Objectives: Having accurate influenza vaccination coverage estimates can guide public health activities. The objectives of this study were to (1) validate the accuracy of electronic health record (EHR)–based influenza vaccination data among pregnant women compared with survey self-report and (2) assess whether survey respondents differed from survey nonrespondents by demographic characteristics and EHR-based vaccination status. Methods: This study was conducted in the Vaccine Safety Datalink, a network of 8 large medical care organizations in the United States. Using EHR data, we identified all women pregnant during the 2018-2019 or 2019-2020 influenza seasons. Surveys were conducted among samples of women who did and did not appear vaccinated for influenza according to EHR data. Separate surveys were conducted after each influenza season, and respondents reported their influenza vaccination status. Analyses accounted for the stratified design, sampling probability, and response probability. Results: The survey response rate was 50.5% (630 of 1247) for 2018-2019 and 41.2% (721 of 1748) for 2019-2020. In multivariable analyses combining both survey years, non-Hispanic Black pregnant women had 3.80 (95% CI, 2.13-6.74) times the adjusted odds of survey nonresponse; odds of nonresponse were also higher for Hispanic pregnant women and women who had not received (per EHR data) influenza vaccine during current or prior influenza seasons.
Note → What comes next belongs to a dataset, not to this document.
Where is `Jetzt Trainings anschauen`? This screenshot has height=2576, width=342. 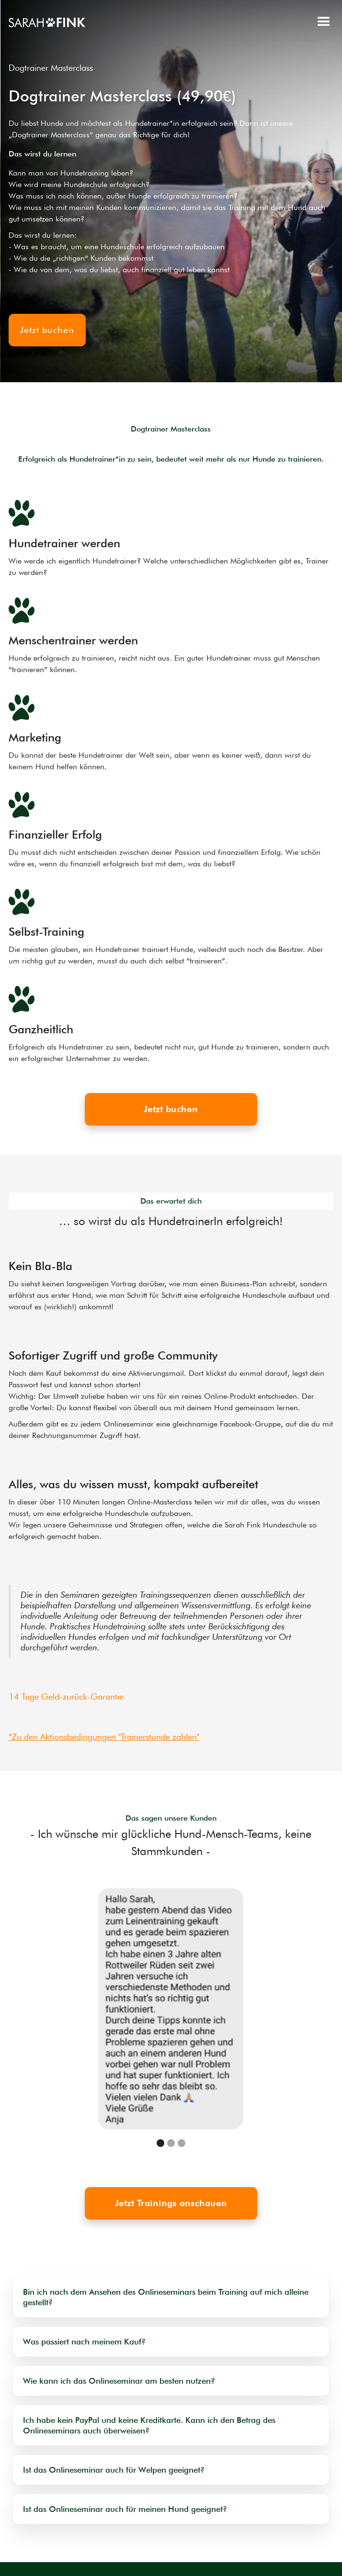
Jetzt Trainings anschauen is located at coordinates (171, 2203).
The sensitivity, specificity, and positive predictive value of EHR documentation of influenza vaccination compared with self-report were ≥92% for both survey years combined. The negative predictive value of EHR-based influenza vaccine status was 80.5% (95% CI, 76.7%-84.0%). Conclusions: EHR-based influenza vaccination data among pregnant women were generally concordant with self-report. New data sources and novel approaches to mitigating nonresponse bias may be needed to enhance influenza vaccination surveillance efforts.